PAG plays a similar role around an LLM:
- A routing layer (NLP-based, rule-based, or hybrid) classifies the request and extracts anchors (spec IDs, ADRs, services, files).
- A set of narrow tools and analyzers—each its own “mini QA system” over code, specs, logs, or metrics—produce structured evidence.
- The packet builder takes the flow-scoped library of artifacts and evidence and turns it into a deterministic, budgeted packet with receipts.
- The LLM sits at the end of that chain as the synthesizer, not as the only source of truth.
In a multi-shot setup, this aligns even more with DeepQA’s progressive evidence gathering:
- The first answer is built from what can be assembled quickly.
- Slower analyzers continue running in the background.
- Subsequent answers in the same thread get packets that include those slower, richer results—still scoped to the flow, still deterministic and auditable.
The goal isn’t to re-implement DeepQA. It’s to take the same “many small, specialized reasoners feeding a final answerer” pattern and pair it with modern LLMs and explicit, inspectable packets instead of opaque prompts.
The bottom line
If you’ve been frustrated by LLMs that wander aimlessly through your codebase, miss the specs that matter, and produce unreproducible results—PAG is the pattern that fixes it.

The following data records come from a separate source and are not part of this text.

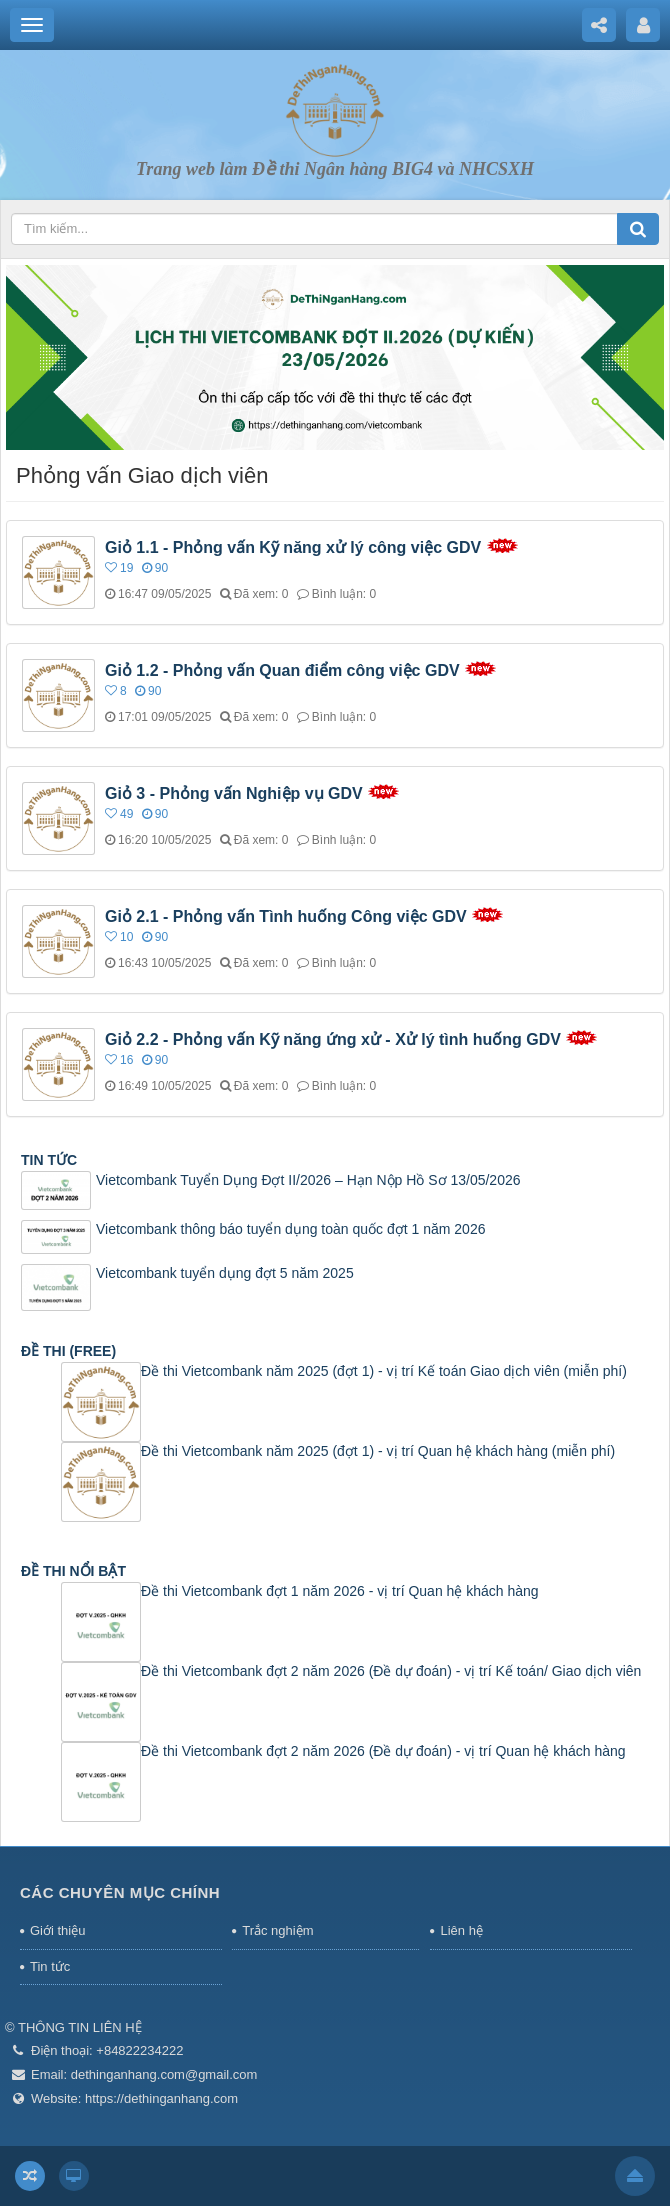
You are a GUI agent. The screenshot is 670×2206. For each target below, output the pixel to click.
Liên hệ (461, 1930)
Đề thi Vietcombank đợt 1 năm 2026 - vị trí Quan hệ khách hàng (340, 1591)
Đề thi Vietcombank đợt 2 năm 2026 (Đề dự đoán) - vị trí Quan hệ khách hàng (383, 1751)
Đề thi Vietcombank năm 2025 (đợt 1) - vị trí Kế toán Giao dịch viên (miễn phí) (384, 1371)
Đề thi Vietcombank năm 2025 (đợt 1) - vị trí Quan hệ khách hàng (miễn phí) (378, 1451)
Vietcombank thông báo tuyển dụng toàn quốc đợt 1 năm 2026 (290, 1229)
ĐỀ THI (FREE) (68, 1351)
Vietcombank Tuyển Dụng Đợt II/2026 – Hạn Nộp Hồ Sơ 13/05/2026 (308, 1180)
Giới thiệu (57, 1930)
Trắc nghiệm (277, 1930)
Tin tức (50, 1966)
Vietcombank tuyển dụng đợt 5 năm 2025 (225, 1273)
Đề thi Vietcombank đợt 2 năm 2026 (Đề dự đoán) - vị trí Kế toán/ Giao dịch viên (391, 1671)
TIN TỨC (49, 1160)
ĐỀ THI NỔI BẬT (73, 1571)
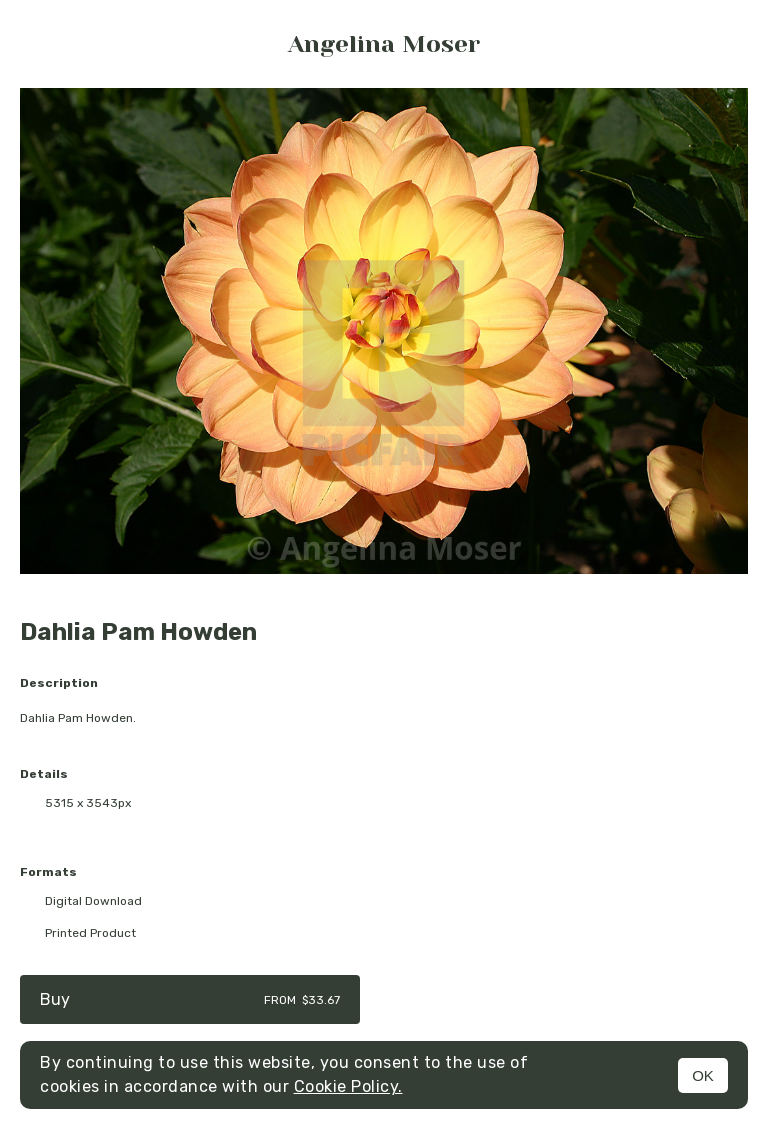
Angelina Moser (384, 44)
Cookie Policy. (348, 1086)
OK (703, 1075)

- RAG: “Here’s a Google account and the company wiki. Search for whatever you think you need.”
- PAG: “Here’s the spec, the relevant ADRs, analyzer output, and the two files that matter for this change. If you’re missing something after that, then ask.”
PAG doesn’t try to make the model smarter. It makes sure the model sees the right information with enough coverage to reduce AI hallucination, while keeping each chunk concise and scoped enough to avoid Process Confabulation.
You can apply this whether you have a tight 8K window or a 2M token context: the point isn’t “use less context,” it’s “use your budget on the highest-value context you can assemble on purpose.”
PAG is what you use when you’re serious about giving your LLM every chance to succeed—and still having receipts when something goes wrong.